デジタル公共財の取り組みに加えて、ユニセフ・ベトナムは、他のさまざまな革新的なプロジェクトを通じて、デジタルのアクセシビリティとインクルージョンを強化することに取り組んでいます。
支援技術は、障害のある子どもたちの自立と社会とのつながりにどのように貢献するのでしょうか?
タラ・オコネル:こうしたテクノロジーは、学業成績をはるかに超えた影響を及ぼします。彼らは、自立、社会とのつながり、将来の雇用機会への道を切り開いています。障害のある子どもたちに、他の子どもたちと同じように情報や学習体験へのアクセスを提供することは、彼らの可能性を長い間制限してきた不自然な障壁を打ち破るのに役立ちます。
しかし、これらの技術を広く利用できるようにするためには、依然として大きな課題が残っています。 WHOとユニセフの支援技術に関する世界報告書(2022年)によると、世界中で25億人以上が少なくとも1つの支援製品を必要としている一方で、そのうち約10億人はこれらの技術を利用できません。低所得国および中所得国では、補助製品の普及率はわずか3%程度にとどまっており、障害のある人とない人の間に大きな格差があることが浮き彫りになっています。
ベトナムにおけるデジタル変革の包括性を確保するためのユニセフの推奨事項を教えていただけますか?
タラ・オコネル氏:ベトナムのデジタル経済発展ロードマップでは、デジタル変革プロセスが最初の段階から包括的であることを保証する必要があります。これを実現するには、多くの面で協調した行動が必要です。
まず、すべての関係者のデジタル能力を構築し、特に柔軟でジェンダーに配慮した学習プログラムを通じて教師に新しいテクノロジーの研修を行う必要があります。障害のある子どもたちにとってよりアクセスしやすい学習教材の制作を促進するために、著作権規制を調整する必要がある。同時に、インクルーシブ教育政策では、学校における適切な形式と支援技術の使用を明確に規定する必要があります。
さらに、少数民族の学生、障害のある学生、教師にデジタル学習コンテンツの設計への参加を奨励することで、文化的関連性を確保し、すべての人にとって公平な学習成果を生み出すことができます。同様に重要なのは、デジタルインフラに投資し、能力や地理的条件に関係なく、すべての子供たちのアクセシビリティを優先することです。
デジタル革命によってベトナムの子供たちが取り残されないようにするにはどうすればいいと思いますか?

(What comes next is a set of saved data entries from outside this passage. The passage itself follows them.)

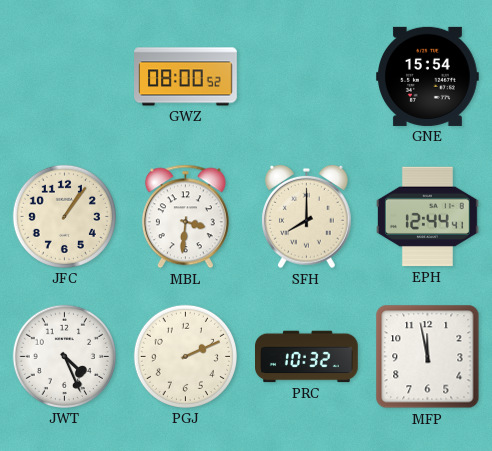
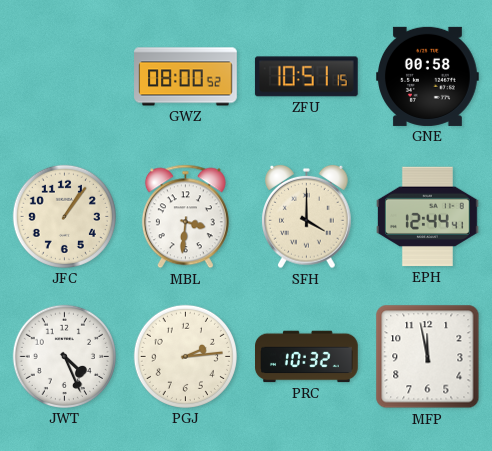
ZFU: none -> 10:51
GNE: 15:54 -> 00:58
SFH: 8:00 -> 4:00
PGJ: 2:11 -> 2:14
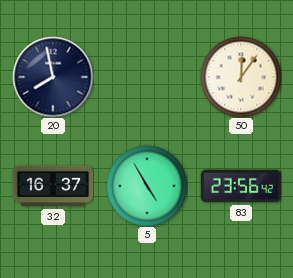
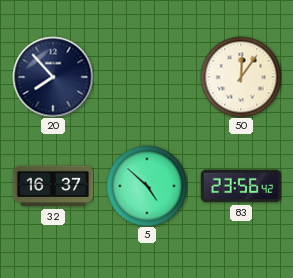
20: 7:58 -> 7:53
5: 4:55 -> 4:52
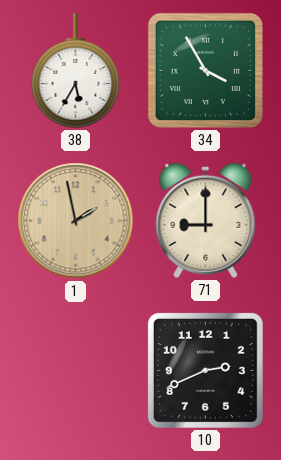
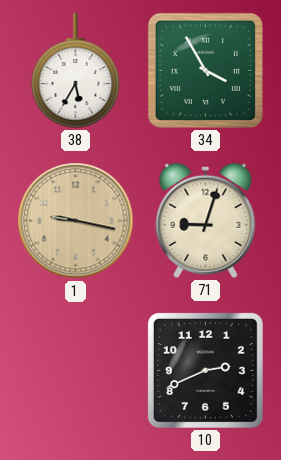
1: 1:58 -> 9:17
71: 9:00 -> 9:03
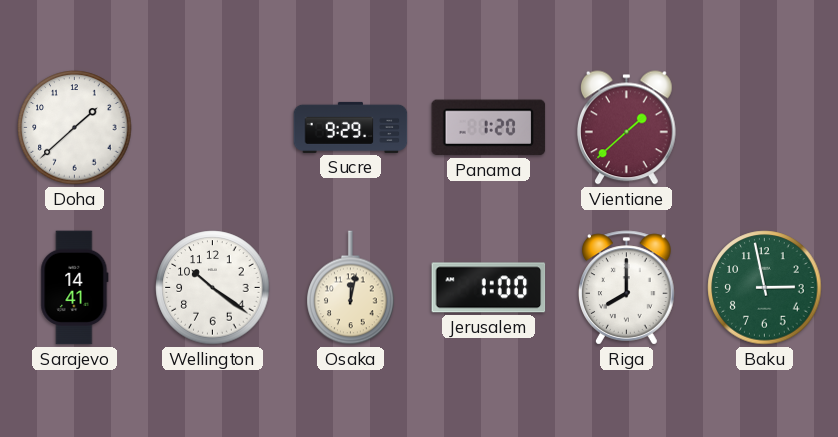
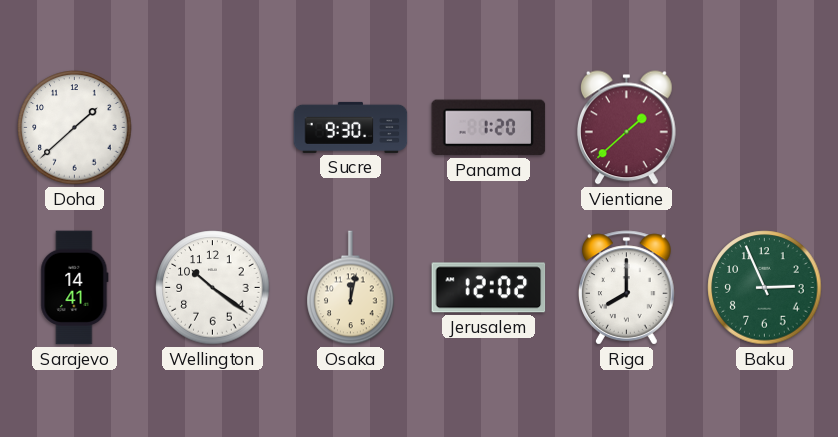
Sucre: 9:29 -> 9:30
Jerusalem: 1:00 -> 12:02
Baku: 2:58 -> 2:56
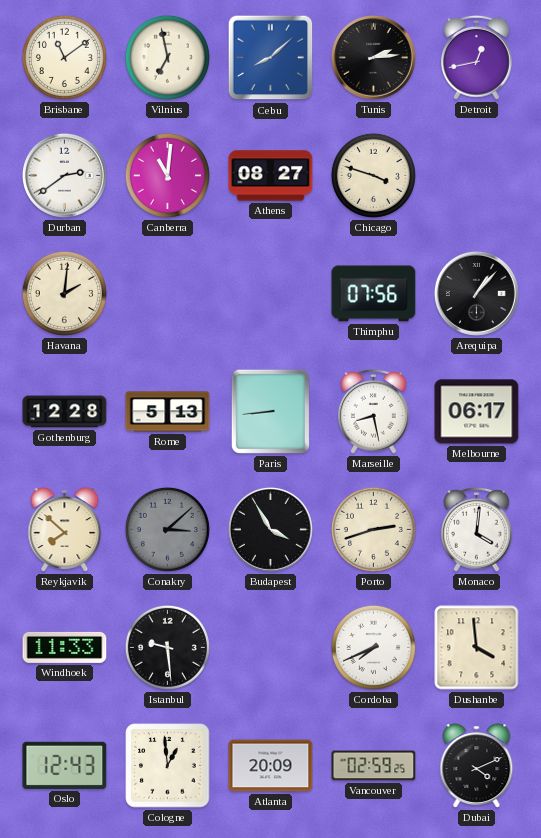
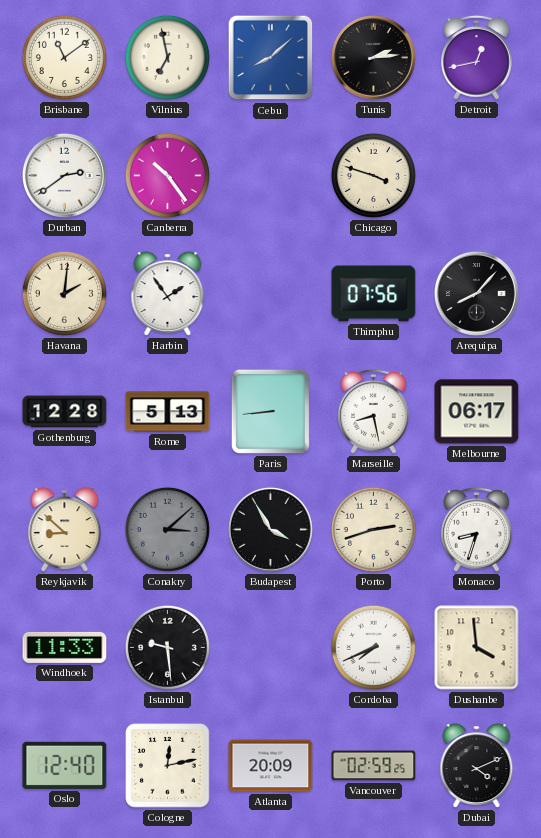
Canberra: 11:01 -> 10:24
Athens: 08:27 -> none
Harbin: none -> 1:54
Arequipa: 1:07 -> 8:07
Reykjavik: 7:52 -> 8:52
Monaco: 4:01 -> 8:33
Oslo: 12:43 -> 12:40
Cologne: 12:59 -> 12:13
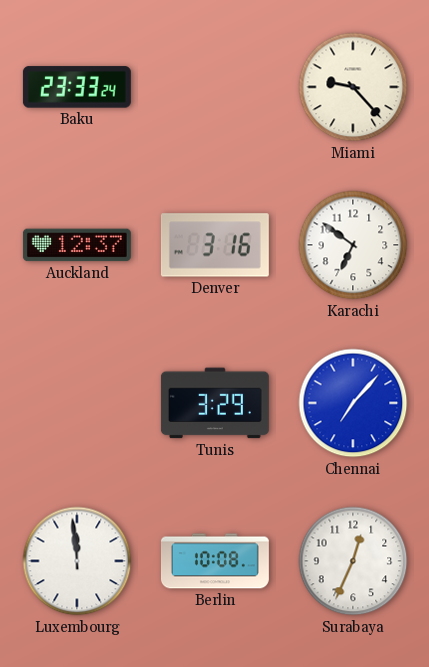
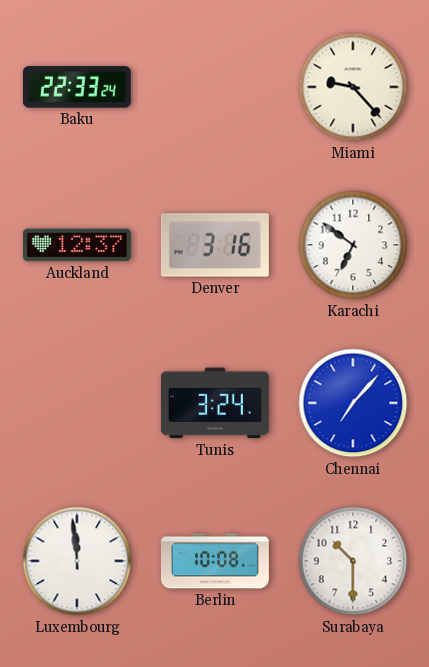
Baku: 23:33 -> 22:33
Tunis: 3:29 -> 3:24
Surabaya: 12:34 -> 10:30
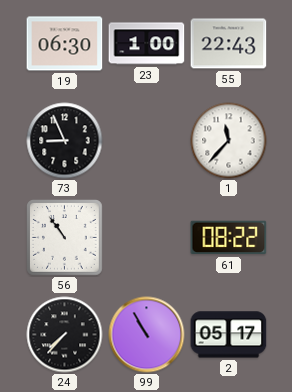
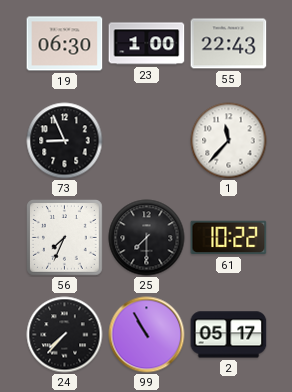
56: 10:54 -> 7:34
25: none -> 7:30
61: 08:22 -> 10:22
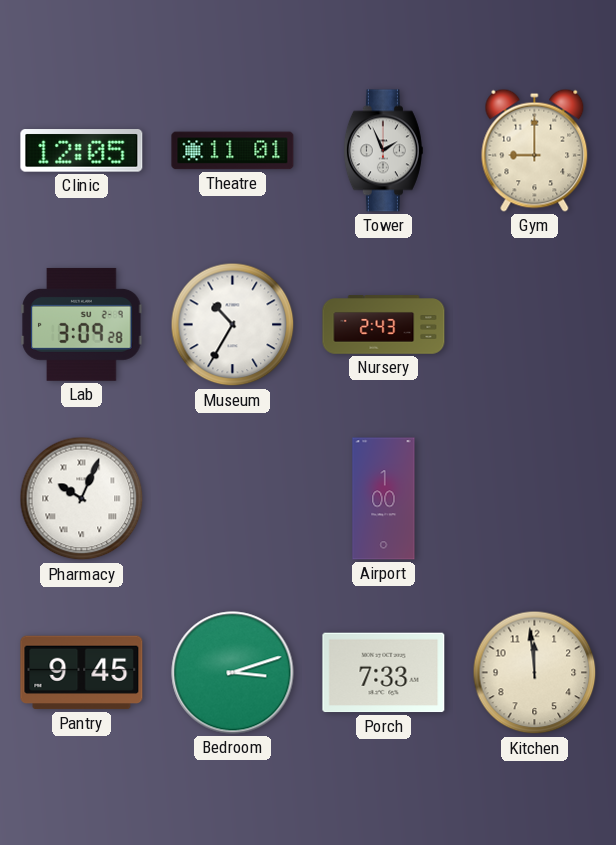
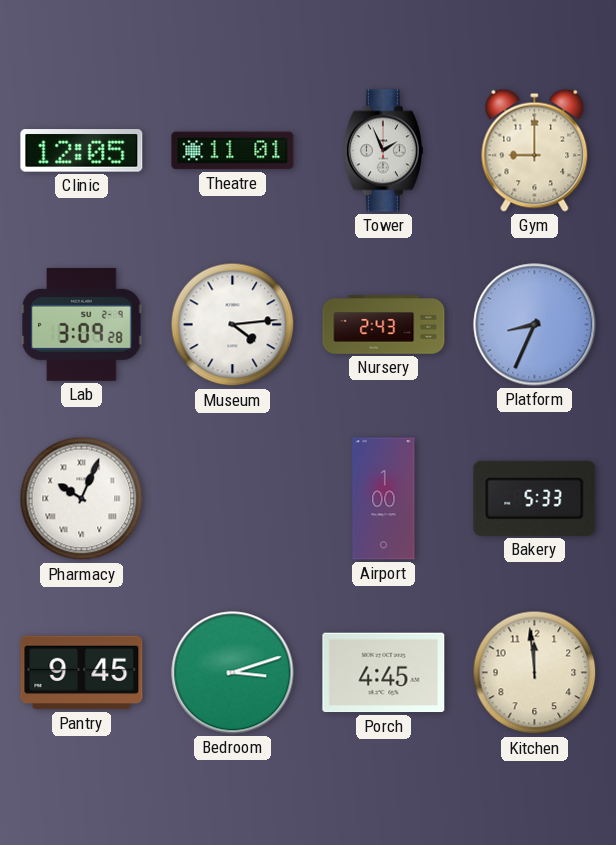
Museum: 10:35 -> 4:14
Platform: none -> 8:34
Bakery: none -> 5:33
Porch: 7:33 -> 4:45
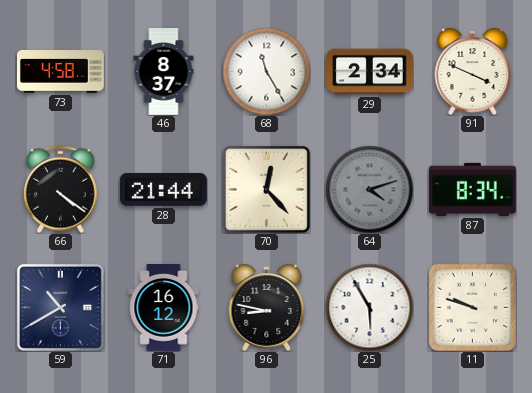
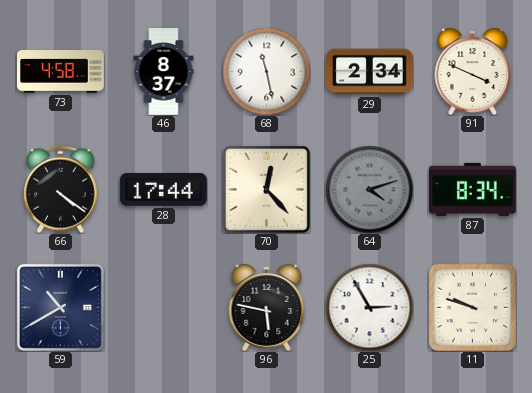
68: 11:25 -> 11:28
28: 21:44 -> 17:44
71: 16:12 -> none
96: 8:47 -> 5:47
25: 5:55 -> 2:55
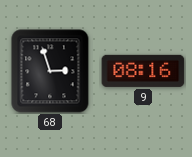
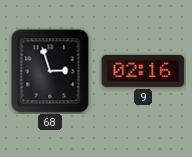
9: 08:16 -> 02:16
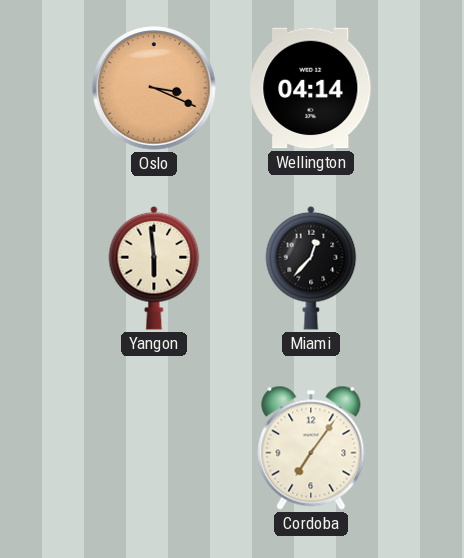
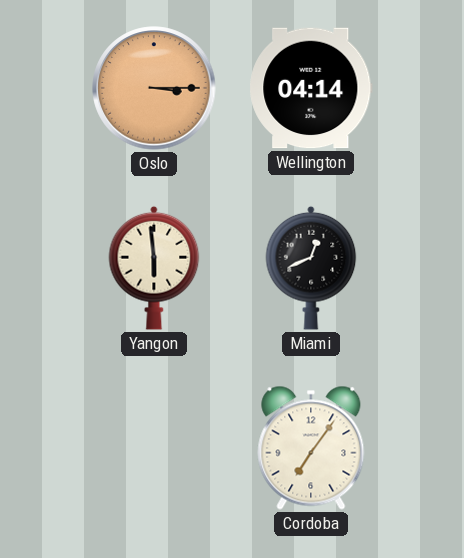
Oslo: 3:19 -> 3:15
Miami: 12:37 -> 12:41
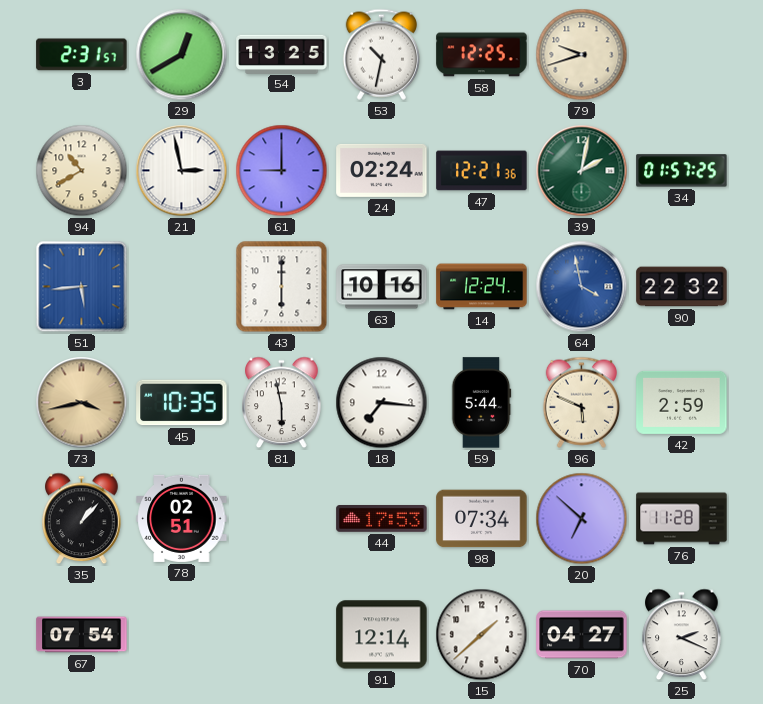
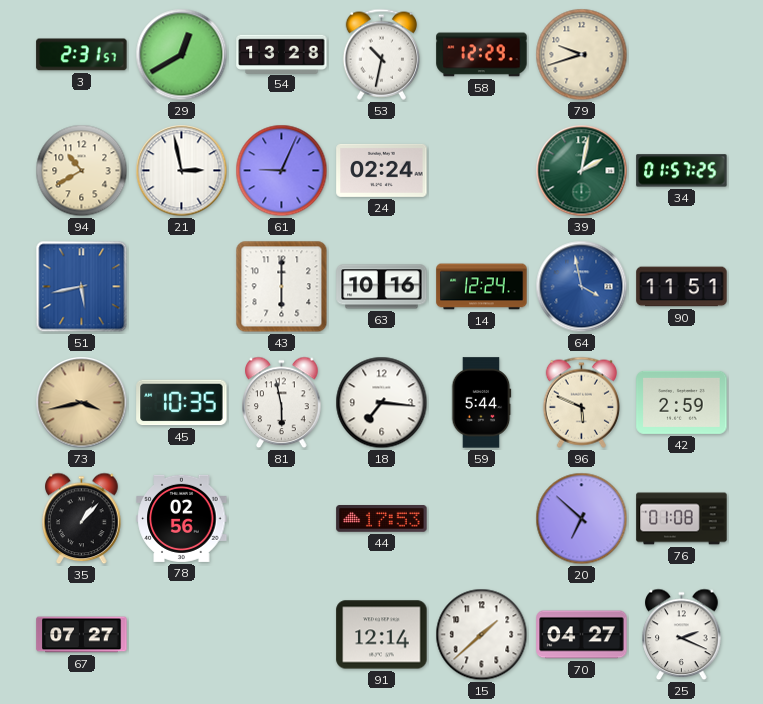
54: 13:25 -> 13:28
58: 12:25 -> 12:29
61: 9:00 -> 9:04
47: 12:21 -> none
51: 5:44 -> 5:43
90: 22:32 -> 11:51
78: 02:51 -> 02:56
98: 07:34 -> none
76: 11:28 -> 01:08
67: 07:54 -> 07:27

タラ・オコネル:今日では、テクノロジーはもはや障壁ではなく、すでに存在し、利用可能になっています。欠けているのは、これらのテクノロジーをベトナムの教育システムの隅々まで公平かつ差別のない方法で導入するという共通の決意です。協力し合うことで、私たちはデジタル技術を、ベトナムのすべての子どもたちにとって、それぞれの境遇に関わらず、無限の可能性に満ちた世界への架け橋に変え、インダストリー4.0の時代へ踏み出すための強固な基盤を築くことができるのです。
私はまた、ベトナムが最近、公立学校の生徒の授業料を免除するという決定をしたことを認識しており、感謝します。これは、すべての子どもの包摂と機会均等を促進する上で大きな前進です。ユニセフは、障害のある子どもも含め、すべての子どもが質の高い教育に十分に参加し、その恩恵を受けるために必要な支援を確実に受けられるよう、政府と協力し、支援し続けることに尽力しています。
どうもありがとうございます。/。